I'm having a little trouble understanding the following, perhaps someone here can help me out.

Nitric acid/water is an azeotropic system that has the azeotrope at ~70% HNO3 and boils at 122C, 1 atm.

Now, if you wanted to distill a 30% by wt mixture in a column to a 50% by weight mixture, you are safely underneath the azeotrope and can use simple distillation methods. However, by doing this, HNO3 is the light key (bp 84 C, 1 atm) and H2O is the heavy key (bp 100 C, 1 atm). In other words, HNO3 wants to come out in the distillate stream.

Now I have read in many places (albeit generally) that by using simple distillation as above, they are able to obtain the desired wt % HNO3 in the BOTTOMS and pure water in the DISTILLATE.

I'm confused and wonder: Just how do they accomplish this?
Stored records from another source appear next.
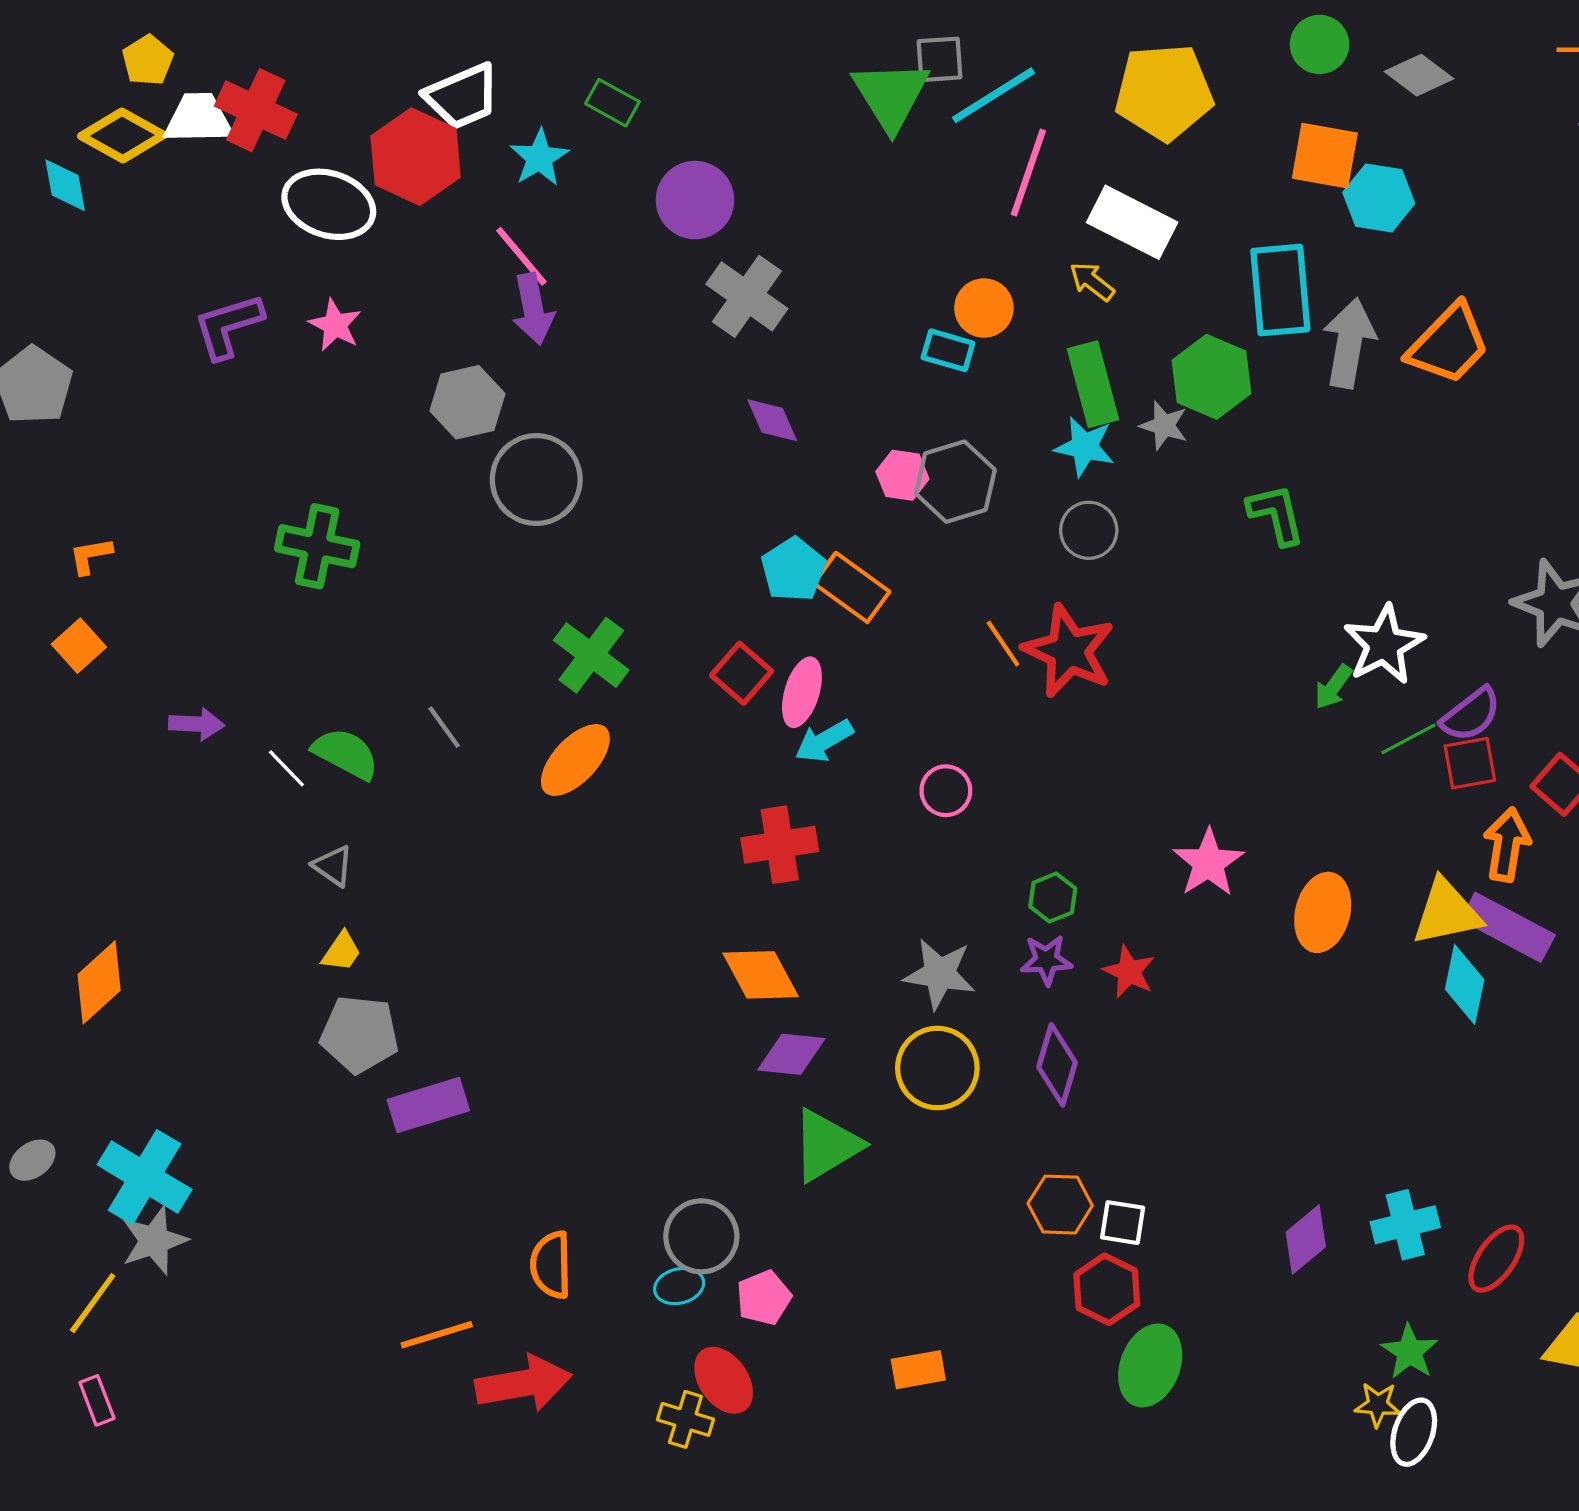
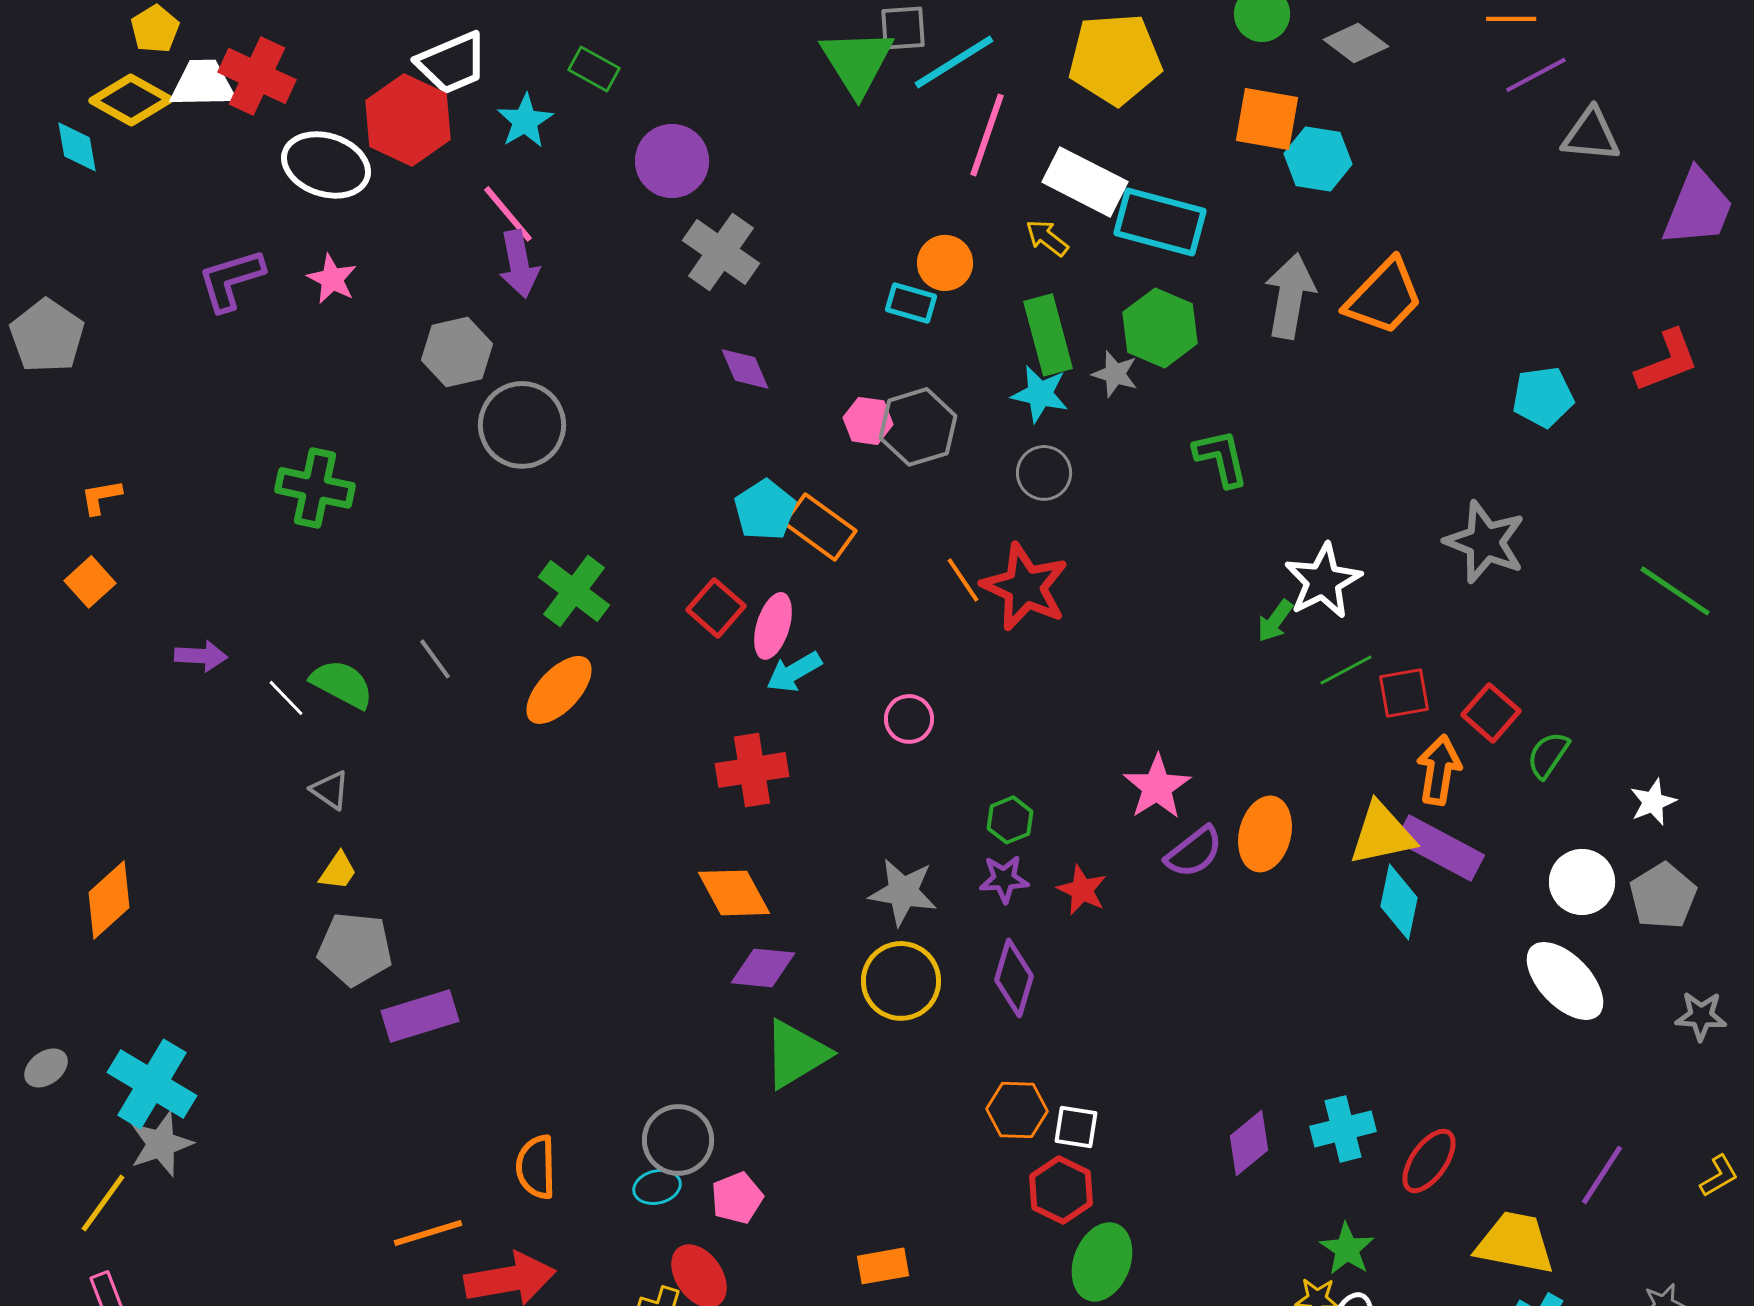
cyan rectangle: (1280, 290) -> (1160, 222), moved, turned -70
purple semicircle: (1471, 714) -> (1194, 852), moved

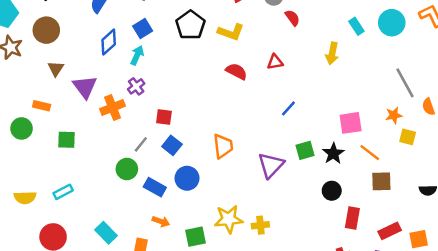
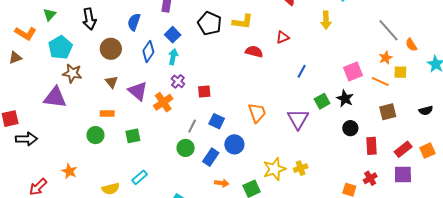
brown circle: (46, 30) -> (111, 49), moved
red square: (164, 117) -> (204, 91), moved
orange line: (370, 153) -> (380, 81), moved
blue rectangle: (155, 187) -> (211, 157), turned -72

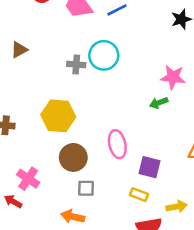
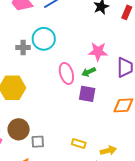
pink ellipse: (117, 144) -> (66, 73), moved
brown circle: (73, 157) -> (19, 129), moved
purple square: (149, 167) -> (87, 94), moved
Is there any good reference material to read online/hardcopy?

Thanks!

E

 

[25362]

When two liquids form an azeotrope (aka constant boiling mixtures-CBM) they do not act as normal liquids would.
When starting with 30% HNO[sub]3[/sub] the light key component is water and the heavy key is the azeotrope.
When starting with, say, 80% acid, the light key is acid and again the heavy key is the azeotrope. This is common with high boiling azeotropes.
Many inorganic acids have high CBM with water. A good example would be HCl (BP:-85[sup]o[/sup]C) having an atmospheric azeotrope with water at 108.6[sup]o[/sup]C and 20.2% acid.

When looking at an isobaric (say, 1 atm abs) temperature/composition diagram one can discern two pair of vapour/liquid equilibrium curves, to left and to the right of the azeotrope located at 120.7[sup]o[/sup]C and 67.4% nitric acid.
As a pair of unequal eyeglasses.
The equilibrium vapour and liquid compositions are connected by horizontal (isothermal) lines.

Try to construct such a diagram on cartesian coordinates (temperatures on the ordinate) and you'll make the above highly explicit. Azeotropes change with pressure.

In your sample case an atmospheric column operating with a bottom temperature of 121[sup]o[/sup]C would have a bottom product consisting of about 60% acid. The top could be pure water, or a very water-rich vapour, depending on the number of contact stages and the top temperature.

As a last note, water cannot be totally separated from nitric acid by simple distillation. Industrial methods for achieving that are either extractive distillations or a reaction with additional nitrogen oxides, or both.

 

[ec2003]

Thanks. That clarifies things a bit.

 

[25362]

Most common azeotropes are of the low boiling type. But the principle is the same.

I'll give you an example of a low boiling azeotrope with which I had some experience in the past: furfural + water. Furfural boils at 161[sup]o[/sup]C and is taken as vapour in a column where water is the bottom liquid. The overhead is the low boiling azeotrope containing furfural. Just the opposite of what we'd think based on the boiling points of the pure components.

Happily furfural-water make an heterogeneous azeotrope meaning that on condensation they separate in two phases (one rich in furfural, the other in water) a fact that helps to get their full separation in two towers.
To our regret, nitric acid and many others, form homogeneous (totally soluble) CBM in the liquid phase, and are more difficult to separate. Extractive distillations are used for the purpose.

I know that it is difficult to grasp, but the general point is that when two liquids form an azeotrope (high boiling or low boiling) the azeotrope becomes one key component in distillation. The other depends on the starting concentration of the mix, if richer in water (than the CBM), then the other key is water. If richer (than the CBM) in the other component, this one will be the other key.

I hope I've been of help.

 

[ec2003]

Definitely.

To clarify to myself then (tough as it is to understand the wonderful world of homogeneous azeotropes), HNO3 going in at a lower-than-azeotropic concentration will make water be the LK. The result of this makes the azeotrope (~70 wt% acid) the HK. Therefore, using a simple column (packed most likely for small separations), you may distill pure water out of the top and 70 wt % acid (about 0.4 mol %) out the bottom. So, in essence, it acts like a glorified evaporator.

I'm still confused about the separation equations, etc. for these azeotropic systems. They're non-ideal, which makes the simple (perhaps overly so) McCabe-Thiele diagram unapplicable (especially considering how the equilibrium line falls under the operating line from 0-40 mole %) for tray estimation or further design (diameter, height, etc.). What kind of considerations need to be taken into account when designing a column for this very separation of high boiling azeotrope under its azeotropic point? Concentrating the acid further (to 99% for example) would require extractive distillation using an entrainer like sulfuric acid. But I just cannot get my head around the simple side of it (!). Give me "ideal" binary separations over this stuff anyday... LOL.

You've been a great help. I appreciate the clarification on this issue.

E